Federal policies to restore air quality and curb climate change could soon be reversed.
A Trump administration proposal would overturn the landmark rule that’s become the foundation for many regulations aimed at lowering fossil fuel emissions.
An Environmental Protection Agency finding in 2009 officially stated that greenhouse gas emissions endanger human health and welfare. That meant the EPA could introduce regulations to limit pollution from sources that produce those gases, such as gasoline vehicles and coal power plants, through the Clean Air Act.
The proposal seeks to undo that policy, arguing that federal mandates to lower emissions — not the emissions themselves — are the real threat to Americans’ livelihoods.
The evidence about fossil fuels’ negative climate impacts hasn’t disappeared in the past 16 years, though, said Stanford University scientist Noah Diffenbaugh.
“The research was strong at the time of the endangerment finding, and has only become more strong and more definitive in the intervening years,” he said.
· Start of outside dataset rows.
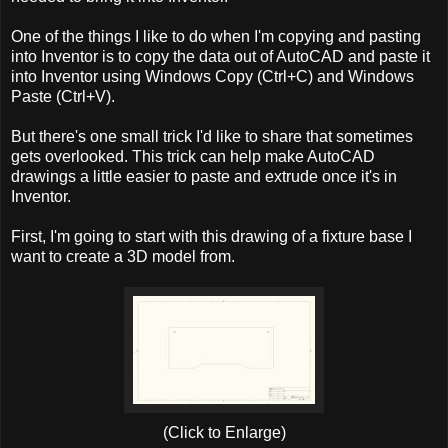
One of the things I like to do when I'm copying and pasting
into Inventor is to copy the data out of AutoCAD and paste it
into Inventor using Windows Copy (Ctrl+C) and Windows
Paste (Ctrl+V).
But there's one small trick I'd like to share that sometimes
gets overlooked. This trick can help make AutoCAD
drawings a little easier to paste and extrude once it's in
Inventor.
First, I'm going to start with this drawing of a fixture base I
want to create a 3D model from.
(Click to Enlarge)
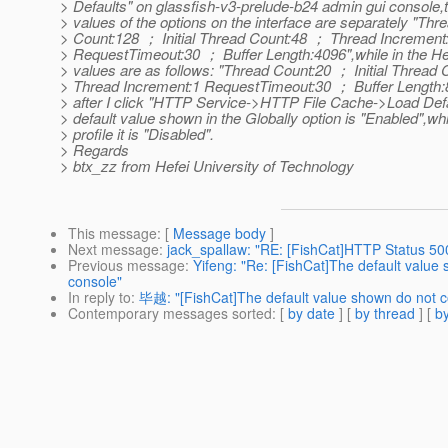
> Defaults" on glassfish-v3-prelude-b24 admin gui console,t
> values of the options on the interface are separately "Thr
> Count:128 ； Initial Thread Count:48 ； Thread Incremen
> RequestTimeout:30 ； Buffer Length:4096",while in the Hel
> values are as follows: "Thread Count:20 ； Initial Thread
> Thread Increment:1 RequestTimeout:30 ； Buffer Length:
> after I click "HTTP Service->HTTP File Cache->Load Defa
> default value shown in the Globally option is "Enabled",whi
> profile it is "Disabled".
> Regards
> btx_zz from Hefei University of Technology
This message
: [
Message body
]
Next message
:
jack_spallaw: "RE: [FishCat]HTTP Status 50
Previous message
:
Yifeng: "Re: [FishCat]The default value
console"
In reply to
:
毕越: "[FishCat]The default value shown do not co
Contemporary messages sorted
: [
by date
] [
by thread
] [
by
Diffenbaugh, a professor at the Doerr School of Sustainability, warned that removing rules that cut emissions would likely lead to increasing impacts from global warming, which has already supercharged extreme heat and drought in Utah. Major weather disasters also add up, costing the U.S. more than $182 billion in 2024 alone.
Failing to address the factors fueling those impacts hurts everyone, said Utah environmental advocate Steve Erickson.
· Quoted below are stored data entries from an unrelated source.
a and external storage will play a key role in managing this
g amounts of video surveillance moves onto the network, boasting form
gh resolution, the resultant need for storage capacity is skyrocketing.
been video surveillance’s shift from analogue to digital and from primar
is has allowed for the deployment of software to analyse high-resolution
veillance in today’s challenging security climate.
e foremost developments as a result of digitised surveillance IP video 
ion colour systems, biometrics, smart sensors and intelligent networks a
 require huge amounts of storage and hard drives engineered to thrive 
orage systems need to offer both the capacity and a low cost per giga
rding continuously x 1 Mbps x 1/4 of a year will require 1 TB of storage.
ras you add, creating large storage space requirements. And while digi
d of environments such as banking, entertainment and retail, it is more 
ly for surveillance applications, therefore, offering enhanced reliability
“It just delays any further work on ending climate change or reversing it,” he said, “which is counterproductive for all life on the planet.”
Without federal rules to lower emissions, he said, Utah’s roads may have fewer electric vehicles and more conventional gas engines in the years ahead, potentially worsening local air quality during a winter inversion. It’s essentially an atmospheric lid on the Salt Lake Valley that keeps the emissions produced by cars and other pollutants from escaping.
“It should be a concern for all folks who are in urban areas here, in particular, on the Wasatch Front,” Erickson said.
The EPA proposal still has to go through more steps to be approved. The public comment period ends Sept. 15, and it will likely face legal challenges.
If some federal emissions rules end up going away, regulations would be left up to individual states. That puts pressure on local leaders to figure out what this means for their area, said Derek Monson, chief growth officer at the Sutherland Institute, a conservative think-tank in Salt Lake City.
“In some states, I imagine they will step up and kind of replicate what the EPA just rescinded to kind of bolster what they think is the right direction,” Monsoon said. “In other states, they won't, because they are celebrating this decision.”
Utah leaders have long pushed back against EPA mandates and environmental regulations.
State leaders sued in 2023 over the “Good Neighbor Rule” that targets ozone pollution emitted across state lines, arguing it could close power plants and increase energy costs.
In 2024, Gov. Spencer Cox described the EPA’s ozone rules as “so stringent” that it would be “impossible” for Utah to comply. Later that year, the Legislature passed a law intended to allow the state to say no to any federal regulations it doesn’t agree with.
Still, state leaders might consider replacing some rules that disappear, Monson said.
“It's very possible that some businesses, some political leaders have come to view certain aspects of those [EPA] rules as being beneficial,” he said.
The state could decide it wants to retain some of the regulations and implement its versions of them through the Utah Department of Environmental Quality.
“What it might look like is, ‘Hey, we can do this better than the federal government has been doing it. … So, we're going to keep the good and get rid of the bad,’” Monson said. “I could see some things like that playing out here in Utah on a case-by-case basis.”
In the end, he said, that approach could have some benefits. Separating local environmental issues that have more bipartisan support, such as protecting the Great Salt Lake and improving air quality, from polarized national politics could allow for more productive discussions.